If you're an inventor, you've probably seen an NDA (Non-Disclosure Agreement). Do NDAs really help? And, can NDAs be enforced? Is there anything tricky there? Good questions, and you might be surprised by the answers!
It would help to know that an NDA covers trade secrets. Yes, you want to show your invention to someone, and that invention is covered by a patent application. But, that means your invention is a trade secret (assuming you haven't already published it already). So, your invention can also be your trade secret.
If your invention is stolen (misappropriated), you would probably prefer tort damages, instead of contract damages or patent damages. Here's why: tort damages can be punitive in nature and can therefore be big even when the infraction is small. Contract damages tend to be limited to the provable amount of money lost (there are exceptions). Patent damages cover actual infringement situations, provide a percentage of the lost profits (as one example, and there are exceptions), and require an issued patent. Every case is different, and the above is just a rough guide – you'll need to talk with a lawyer for specific advice. Note that an NDA is a contract and often specifies the damages and the law to be applied.

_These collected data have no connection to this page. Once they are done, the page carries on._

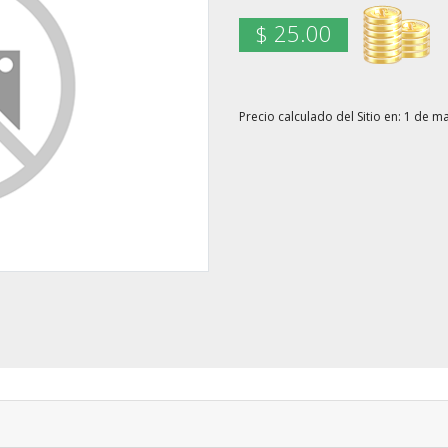
$ 25.00
Precio calculado del Sitio en: 1 de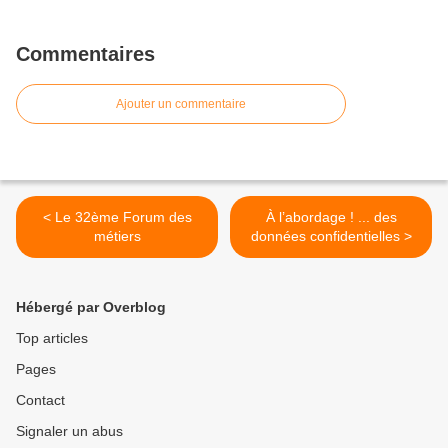
Commentaires
Ajouter un commentaire
< Le 32ème Forum des
À l’abordage ! ... des
métiers
données confidentielles >
Hébergé par Overblog
Top articles
Pages
Contact
Signaler un abus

Here's the tricky surprise for the unwary: An NDA on its face seems to be a way to switch from trade secret damages to contract damages. The inventor, i.e. the trade secret owner, may very well not be too happy about that. Companies that want to look at inventors' trade secrets probably should like NDAs, and that's just what we often see.
Does an NDA really take away trade secret rights? That's hard to tell exactly, as it may well depend on the specifics of the situation. One may well expect an uphill fight to get trade secret damages if an NDA is involved.